Question 1171743
Here's how to solve this hypothesis testing problem:

**1. Define the Hypotheses:**

* **Null Hypothesis (H₀):** The average life of the web presses is 14,500 hours (μ = 14,500).
* **Alternative Hypothesis (H₁):** The average life of the web presses is less than 14,500 hours (μ < 14,500). This is a left-tailed test.

**2. Gather the Given Information:**

* Hypothesized mean (μ₀): 14,500 hours
* Population standard deviation (σ): 2,100 hours
* Sample mean (x̄): 13,000 hours
* Sample size (n): 25
* Significance level (α): 0.01

**3. Calculate the Test Statistic (z-score):**

Since we know the population standard deviation, we'll use a z-test.

z = (x̄ - μ₀) / (σ / √n)

z = (13,000 - 14,500) / (2,100 / √25)
z = -1,500 / (2,100 / 5)
z = -1,500 / 420
z ≈ -3.57

**4. Determine the P-value:**

* We have a left-tailed test, so we need to find the probability of getting a z-score of -3.57 or less.
* Using a z-table or calculator, the p-value is approximately 0.0002.
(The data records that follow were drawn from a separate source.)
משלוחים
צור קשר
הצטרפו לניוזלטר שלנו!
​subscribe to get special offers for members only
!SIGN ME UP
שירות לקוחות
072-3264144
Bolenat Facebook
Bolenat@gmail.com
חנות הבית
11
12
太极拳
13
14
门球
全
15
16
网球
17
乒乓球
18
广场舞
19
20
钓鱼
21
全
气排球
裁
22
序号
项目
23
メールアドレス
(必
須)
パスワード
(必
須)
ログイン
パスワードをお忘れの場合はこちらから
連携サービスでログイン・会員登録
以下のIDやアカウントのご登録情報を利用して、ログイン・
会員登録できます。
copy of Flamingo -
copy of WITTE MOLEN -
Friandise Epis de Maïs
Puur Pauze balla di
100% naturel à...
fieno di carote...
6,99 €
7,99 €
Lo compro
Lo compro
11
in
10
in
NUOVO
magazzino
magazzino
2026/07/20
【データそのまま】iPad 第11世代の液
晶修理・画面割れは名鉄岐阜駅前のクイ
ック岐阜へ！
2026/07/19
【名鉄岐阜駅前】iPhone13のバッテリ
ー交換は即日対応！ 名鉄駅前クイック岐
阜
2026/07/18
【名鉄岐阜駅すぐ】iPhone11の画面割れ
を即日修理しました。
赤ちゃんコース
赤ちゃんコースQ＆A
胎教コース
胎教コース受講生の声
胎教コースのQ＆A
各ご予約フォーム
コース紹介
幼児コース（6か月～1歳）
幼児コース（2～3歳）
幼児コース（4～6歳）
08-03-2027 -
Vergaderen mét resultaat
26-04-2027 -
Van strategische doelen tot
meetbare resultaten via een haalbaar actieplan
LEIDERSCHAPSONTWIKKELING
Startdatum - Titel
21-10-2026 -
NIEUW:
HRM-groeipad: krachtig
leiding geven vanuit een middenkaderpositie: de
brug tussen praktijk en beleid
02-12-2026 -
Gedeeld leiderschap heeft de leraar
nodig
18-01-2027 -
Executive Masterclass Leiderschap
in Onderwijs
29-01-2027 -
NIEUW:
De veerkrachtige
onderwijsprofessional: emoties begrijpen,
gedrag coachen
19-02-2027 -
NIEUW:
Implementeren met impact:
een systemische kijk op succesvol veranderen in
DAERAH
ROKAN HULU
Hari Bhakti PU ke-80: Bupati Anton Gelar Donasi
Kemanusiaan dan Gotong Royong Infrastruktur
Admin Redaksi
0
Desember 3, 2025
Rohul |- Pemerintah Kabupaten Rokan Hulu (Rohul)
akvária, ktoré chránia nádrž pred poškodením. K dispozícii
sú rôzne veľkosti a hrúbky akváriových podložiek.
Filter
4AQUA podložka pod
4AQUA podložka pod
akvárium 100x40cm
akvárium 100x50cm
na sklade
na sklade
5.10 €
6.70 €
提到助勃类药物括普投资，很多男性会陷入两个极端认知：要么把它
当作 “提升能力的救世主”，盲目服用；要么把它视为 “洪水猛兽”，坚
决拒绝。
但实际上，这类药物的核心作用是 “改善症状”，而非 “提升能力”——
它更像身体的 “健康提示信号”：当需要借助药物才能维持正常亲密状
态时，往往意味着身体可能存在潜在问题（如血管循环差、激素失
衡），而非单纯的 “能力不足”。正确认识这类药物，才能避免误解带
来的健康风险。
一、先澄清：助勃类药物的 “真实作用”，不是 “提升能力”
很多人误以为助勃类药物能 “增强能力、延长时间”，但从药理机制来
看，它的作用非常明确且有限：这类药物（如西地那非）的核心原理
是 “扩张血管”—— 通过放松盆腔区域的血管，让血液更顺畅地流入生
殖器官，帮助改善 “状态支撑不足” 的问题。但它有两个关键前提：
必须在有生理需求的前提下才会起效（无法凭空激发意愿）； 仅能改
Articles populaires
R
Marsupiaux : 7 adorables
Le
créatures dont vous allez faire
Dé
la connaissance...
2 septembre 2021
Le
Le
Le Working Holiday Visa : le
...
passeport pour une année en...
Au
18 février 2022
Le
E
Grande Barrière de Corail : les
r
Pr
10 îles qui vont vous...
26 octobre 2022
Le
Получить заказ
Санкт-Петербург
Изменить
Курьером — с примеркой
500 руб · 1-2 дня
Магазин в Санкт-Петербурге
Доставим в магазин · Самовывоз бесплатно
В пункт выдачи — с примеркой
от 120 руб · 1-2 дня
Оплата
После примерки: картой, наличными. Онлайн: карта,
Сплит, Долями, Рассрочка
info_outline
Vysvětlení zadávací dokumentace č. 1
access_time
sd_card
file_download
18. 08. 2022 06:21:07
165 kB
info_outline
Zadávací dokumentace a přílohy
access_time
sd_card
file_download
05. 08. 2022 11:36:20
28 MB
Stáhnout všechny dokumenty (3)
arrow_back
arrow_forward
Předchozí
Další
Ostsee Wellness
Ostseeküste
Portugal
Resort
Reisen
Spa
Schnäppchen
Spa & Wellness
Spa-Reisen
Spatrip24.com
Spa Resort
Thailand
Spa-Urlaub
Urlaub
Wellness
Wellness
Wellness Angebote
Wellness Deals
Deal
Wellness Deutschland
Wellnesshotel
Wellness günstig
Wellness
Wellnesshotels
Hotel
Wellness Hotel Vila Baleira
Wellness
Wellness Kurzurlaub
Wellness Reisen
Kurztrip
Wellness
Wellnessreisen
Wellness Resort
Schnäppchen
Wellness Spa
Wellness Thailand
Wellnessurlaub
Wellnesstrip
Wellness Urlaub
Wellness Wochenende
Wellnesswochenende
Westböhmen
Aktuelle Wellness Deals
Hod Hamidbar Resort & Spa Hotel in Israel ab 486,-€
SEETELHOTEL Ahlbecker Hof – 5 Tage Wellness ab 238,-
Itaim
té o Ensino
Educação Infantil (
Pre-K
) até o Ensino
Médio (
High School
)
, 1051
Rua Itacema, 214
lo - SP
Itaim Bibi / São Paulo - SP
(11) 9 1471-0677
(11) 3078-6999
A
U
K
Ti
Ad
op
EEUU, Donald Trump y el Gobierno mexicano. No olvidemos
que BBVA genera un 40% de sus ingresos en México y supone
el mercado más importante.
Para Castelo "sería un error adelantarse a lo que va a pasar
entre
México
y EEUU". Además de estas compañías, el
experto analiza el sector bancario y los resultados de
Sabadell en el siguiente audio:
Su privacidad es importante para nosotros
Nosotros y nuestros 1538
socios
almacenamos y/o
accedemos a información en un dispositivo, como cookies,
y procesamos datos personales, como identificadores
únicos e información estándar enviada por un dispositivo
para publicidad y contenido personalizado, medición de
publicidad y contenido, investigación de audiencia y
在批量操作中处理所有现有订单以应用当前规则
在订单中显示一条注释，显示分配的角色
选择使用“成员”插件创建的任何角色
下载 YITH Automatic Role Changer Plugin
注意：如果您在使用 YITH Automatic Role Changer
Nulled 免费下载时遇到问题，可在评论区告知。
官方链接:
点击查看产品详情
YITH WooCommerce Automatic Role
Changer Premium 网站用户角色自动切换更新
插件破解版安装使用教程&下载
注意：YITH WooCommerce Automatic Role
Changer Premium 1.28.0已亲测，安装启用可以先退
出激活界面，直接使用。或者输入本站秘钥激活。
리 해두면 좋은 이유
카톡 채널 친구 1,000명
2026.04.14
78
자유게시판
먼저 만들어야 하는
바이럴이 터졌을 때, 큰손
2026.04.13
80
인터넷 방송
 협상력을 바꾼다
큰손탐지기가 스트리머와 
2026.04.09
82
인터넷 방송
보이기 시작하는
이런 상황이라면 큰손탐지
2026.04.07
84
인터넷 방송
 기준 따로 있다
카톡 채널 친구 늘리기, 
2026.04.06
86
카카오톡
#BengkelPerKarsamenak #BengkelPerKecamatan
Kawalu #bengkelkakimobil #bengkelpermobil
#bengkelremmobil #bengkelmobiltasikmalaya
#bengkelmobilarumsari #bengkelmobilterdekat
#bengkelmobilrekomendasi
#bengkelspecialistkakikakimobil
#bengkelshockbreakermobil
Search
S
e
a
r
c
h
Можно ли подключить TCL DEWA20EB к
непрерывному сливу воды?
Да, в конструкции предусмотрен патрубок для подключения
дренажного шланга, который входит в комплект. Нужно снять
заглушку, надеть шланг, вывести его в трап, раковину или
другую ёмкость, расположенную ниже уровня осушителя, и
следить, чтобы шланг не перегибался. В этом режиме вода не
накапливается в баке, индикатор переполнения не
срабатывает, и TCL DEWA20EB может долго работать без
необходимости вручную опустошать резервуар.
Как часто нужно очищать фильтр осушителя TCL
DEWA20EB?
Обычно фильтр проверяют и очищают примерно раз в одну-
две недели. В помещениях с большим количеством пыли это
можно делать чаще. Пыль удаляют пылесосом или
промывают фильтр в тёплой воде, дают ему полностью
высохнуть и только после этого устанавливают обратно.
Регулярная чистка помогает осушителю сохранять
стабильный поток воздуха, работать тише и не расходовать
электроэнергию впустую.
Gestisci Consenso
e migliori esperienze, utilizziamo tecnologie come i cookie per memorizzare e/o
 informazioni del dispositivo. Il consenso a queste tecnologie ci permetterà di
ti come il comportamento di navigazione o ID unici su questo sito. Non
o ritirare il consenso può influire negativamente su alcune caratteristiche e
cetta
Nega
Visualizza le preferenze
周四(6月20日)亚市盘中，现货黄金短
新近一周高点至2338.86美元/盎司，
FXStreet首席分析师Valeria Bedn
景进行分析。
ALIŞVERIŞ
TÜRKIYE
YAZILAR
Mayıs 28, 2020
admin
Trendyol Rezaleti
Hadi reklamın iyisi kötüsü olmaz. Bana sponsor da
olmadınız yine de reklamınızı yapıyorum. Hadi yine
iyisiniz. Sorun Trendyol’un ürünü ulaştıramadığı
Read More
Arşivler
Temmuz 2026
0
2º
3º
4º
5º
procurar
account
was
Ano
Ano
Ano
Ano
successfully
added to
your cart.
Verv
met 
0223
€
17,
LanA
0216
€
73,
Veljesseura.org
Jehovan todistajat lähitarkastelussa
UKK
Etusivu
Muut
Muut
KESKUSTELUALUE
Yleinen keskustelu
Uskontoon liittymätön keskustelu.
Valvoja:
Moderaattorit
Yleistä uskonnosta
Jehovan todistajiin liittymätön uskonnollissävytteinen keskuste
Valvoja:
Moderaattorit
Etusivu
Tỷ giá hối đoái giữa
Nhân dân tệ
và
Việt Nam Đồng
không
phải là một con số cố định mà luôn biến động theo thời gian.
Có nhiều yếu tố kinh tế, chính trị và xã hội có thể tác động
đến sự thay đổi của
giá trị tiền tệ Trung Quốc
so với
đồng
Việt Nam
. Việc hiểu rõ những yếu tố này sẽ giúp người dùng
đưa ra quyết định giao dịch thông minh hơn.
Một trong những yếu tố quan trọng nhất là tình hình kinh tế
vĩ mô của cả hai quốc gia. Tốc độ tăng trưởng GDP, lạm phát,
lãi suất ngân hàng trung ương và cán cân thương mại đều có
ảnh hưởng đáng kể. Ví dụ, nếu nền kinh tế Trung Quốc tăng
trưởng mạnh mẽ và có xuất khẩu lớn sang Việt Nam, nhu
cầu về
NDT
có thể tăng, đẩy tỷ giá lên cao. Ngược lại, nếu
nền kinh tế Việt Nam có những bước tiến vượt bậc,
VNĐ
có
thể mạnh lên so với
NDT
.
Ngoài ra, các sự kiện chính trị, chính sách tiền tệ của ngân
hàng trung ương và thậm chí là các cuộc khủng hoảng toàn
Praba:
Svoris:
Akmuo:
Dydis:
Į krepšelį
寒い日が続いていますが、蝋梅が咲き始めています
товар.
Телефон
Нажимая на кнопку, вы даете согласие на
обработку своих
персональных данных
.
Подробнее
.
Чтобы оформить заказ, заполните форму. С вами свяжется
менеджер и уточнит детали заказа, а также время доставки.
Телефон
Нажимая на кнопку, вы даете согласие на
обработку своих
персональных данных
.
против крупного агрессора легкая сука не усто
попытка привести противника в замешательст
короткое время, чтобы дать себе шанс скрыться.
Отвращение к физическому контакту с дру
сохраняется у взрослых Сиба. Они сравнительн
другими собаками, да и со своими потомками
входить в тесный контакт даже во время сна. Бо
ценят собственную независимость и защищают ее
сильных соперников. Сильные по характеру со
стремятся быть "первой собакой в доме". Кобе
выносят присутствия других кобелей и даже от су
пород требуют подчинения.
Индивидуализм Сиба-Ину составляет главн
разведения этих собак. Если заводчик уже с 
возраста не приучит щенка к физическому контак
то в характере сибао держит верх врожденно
**5. Compare the P-value to the Significance Level:**

* p-value (0.0002) < α (0.01)

**6. Make a Decision:**

* Since the p-value is less than the significance level, we reject the null hypothesis.

**7. Conclusion:**

* There is sufficient evidence to conclude that the average life of the web presses is less than 14,500 hours at a 0.01 significance level.